→ **EXERCISE PROMPT**
All that is wanted is the line with "[menuitem] (1090, 105)" and each line after it to the end of the data below, set down exactly and without pictures.

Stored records

-------

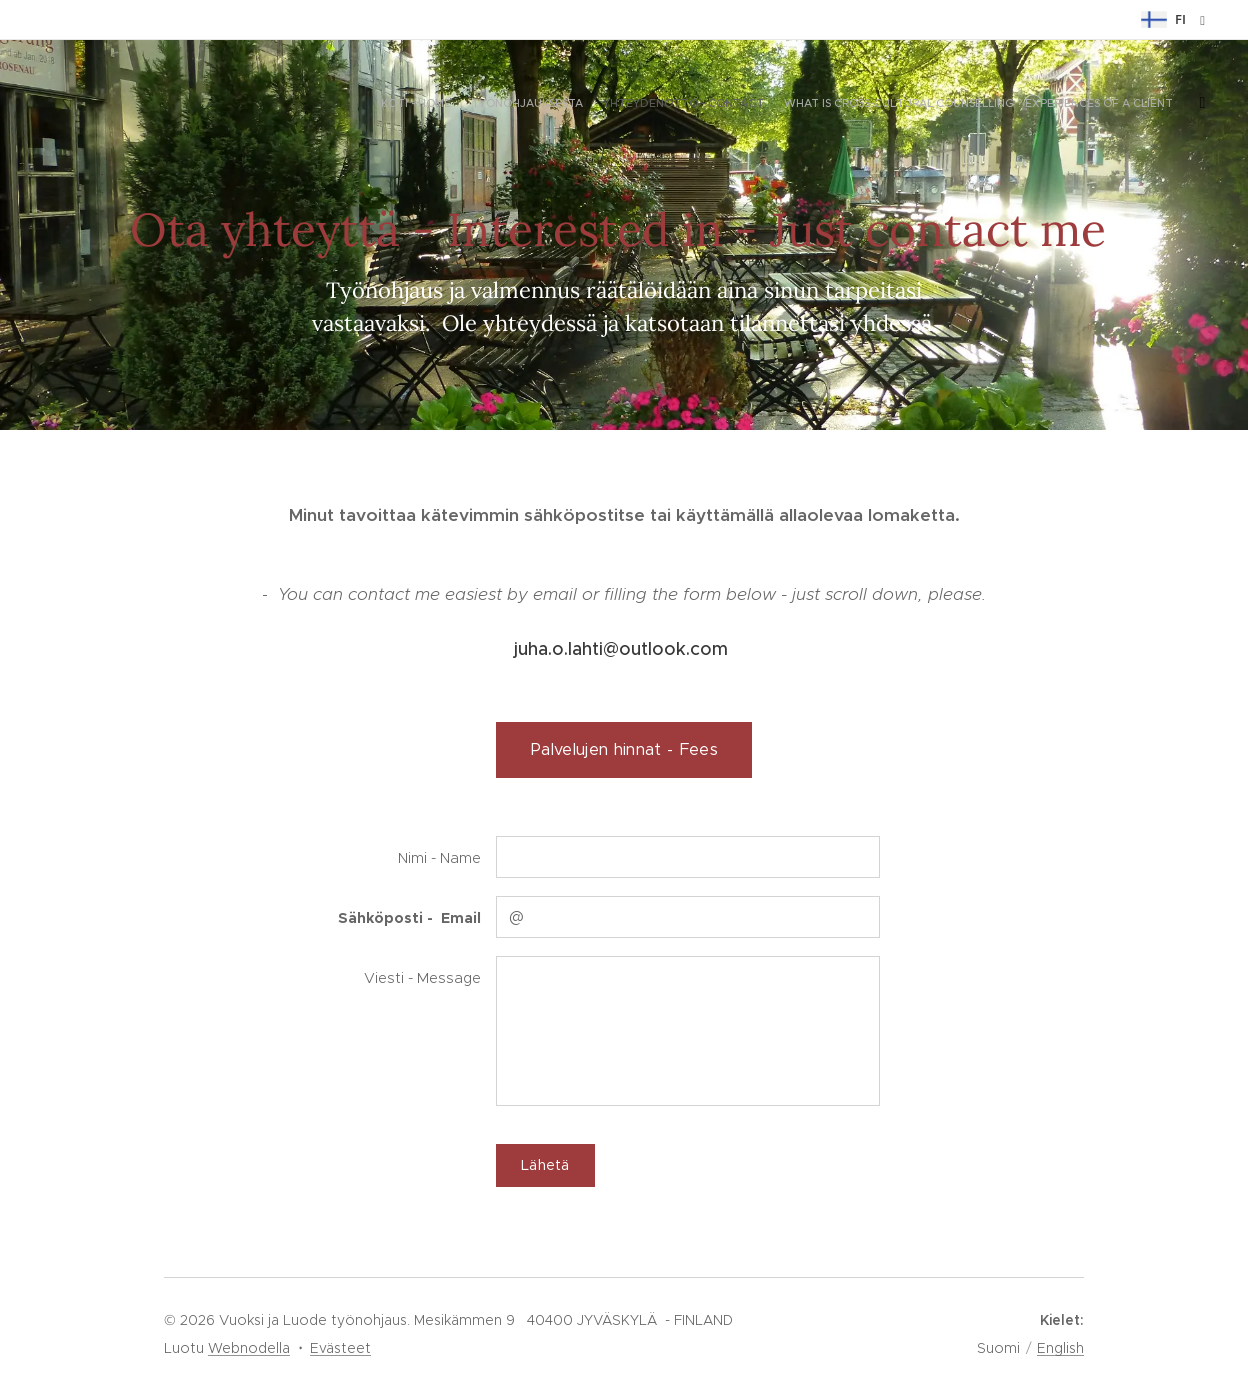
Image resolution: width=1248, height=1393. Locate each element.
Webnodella (249, 1348)
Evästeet (340, 1348)
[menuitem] (1090, 105)
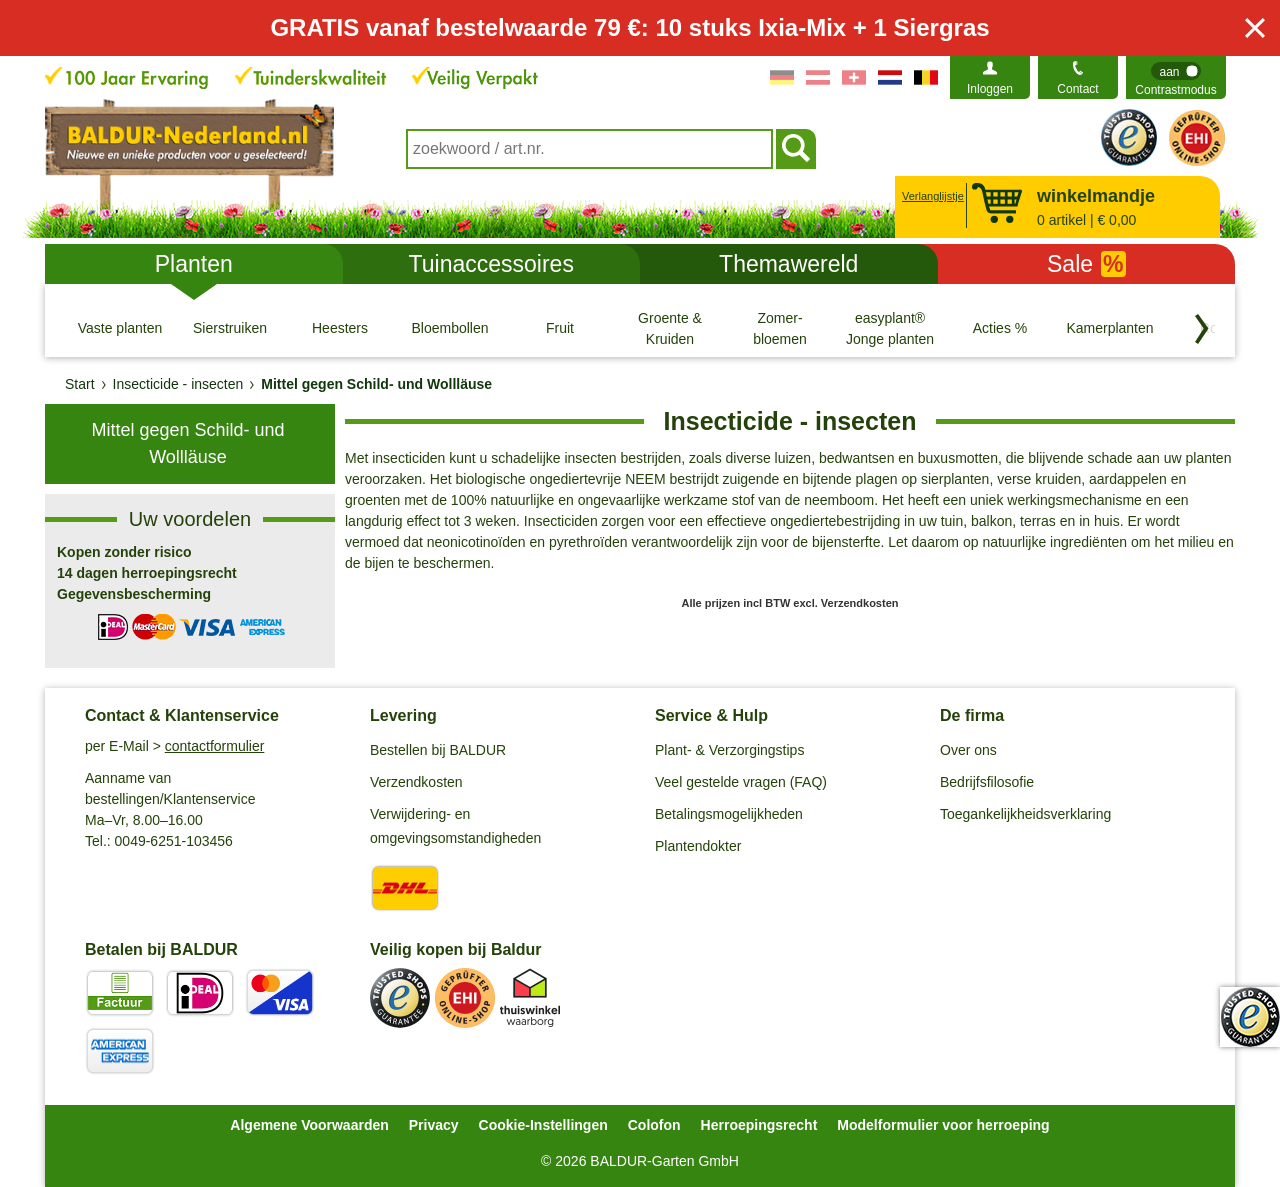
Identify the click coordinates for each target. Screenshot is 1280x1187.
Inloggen (990, 89)
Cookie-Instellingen (543, 1125)
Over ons (968, 750)
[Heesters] (340, 328)
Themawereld (788, 264)
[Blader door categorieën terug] (1202, 329)
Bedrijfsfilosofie (987, 782)
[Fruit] (560, 328)
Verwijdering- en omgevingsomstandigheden (455, 826)
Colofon (654, 1125)
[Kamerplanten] (1110, 328)
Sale (1086, 264)
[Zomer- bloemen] (780, 328)
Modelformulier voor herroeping (943, 1125)
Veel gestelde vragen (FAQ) (741, 782)
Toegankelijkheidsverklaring (1025, 814)
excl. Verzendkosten (845, 603)
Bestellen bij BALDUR (438, 750)
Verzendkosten (416, 782)
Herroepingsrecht (759, 1125)
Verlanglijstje (930, 196)
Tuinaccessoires (491, 264)
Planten (194, 264)
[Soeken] (796, 149)
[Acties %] (1000, 328)
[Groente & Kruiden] (670, 328)
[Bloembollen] (450, 328)
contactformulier (215, 746)
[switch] (1176, 77)
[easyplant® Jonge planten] (890, 328)
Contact (1077, 89)
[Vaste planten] (120, 328)
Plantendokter (698, 846)
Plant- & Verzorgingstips (729, 750)
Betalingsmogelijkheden (729, 814)
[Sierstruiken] (230, 328)
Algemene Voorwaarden (309, 1125)
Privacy (434, 1125)
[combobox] (589, 149)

-------

→ **OUTPUT OF THE EXERCISE**
[menuitem] (1090, 105)
Identify the click coordinates for each target. Screenshot is 1280x1187.
Inloggen (990, 89)
Cookie-Instellingen (543, 1125)
Over ons (968, 750)
[Heesters] (340, 328)
Themawereld (788, 264)
[Blader door categorieën terug] (1202, 329)
Bedrijfsfilosofie (987, 782)
[Fruit] (560, 328)
Verwijdering- en omgevingsomstandigheden (455, 826)
Colofon (654, 1125)
[Kamerplanten] (1110, 328)
Sale (1086, 264)
[Zomer- bloemen] (780, 328)
Modelformulier voor herroeping (943, 1125)
Veel gestelde vragen (FAQ) (741, 782)
Toegankelijkheidsverklaring (1025, 814)
excl. Verzendkosten (845, 603)
Bestellen bij BALDUR (438, 750)
Verzendkosten (416, 782)
Herroepingsrecht (759, 1125)
Verlanglijstje (930, 196)
Tuinaccessoires (491, 264)
Planten (194, 264)
[Soeken] (796, 149)
[Acties %] (1000, 328)
[Groente & Kruiden] (670, 328)
[Bloembollen] (450, 328)
contactformulier (215, 746)
[switch] (1176, 77)
[easyplant® Jonge planten] (890, 328)
Contact (1077, 89)
[Vaste planten] (120, 328)
Plantendokter (698, 846)
Plant- & Verzorgingstips (729, 750)
Betalingsmogelijkheden (729, 814)
[Sierstruiken] (230, 328)
Algemene Voorwaarden (309, 1125)
Privacy (434, 1125)
[combobox] (589, 149)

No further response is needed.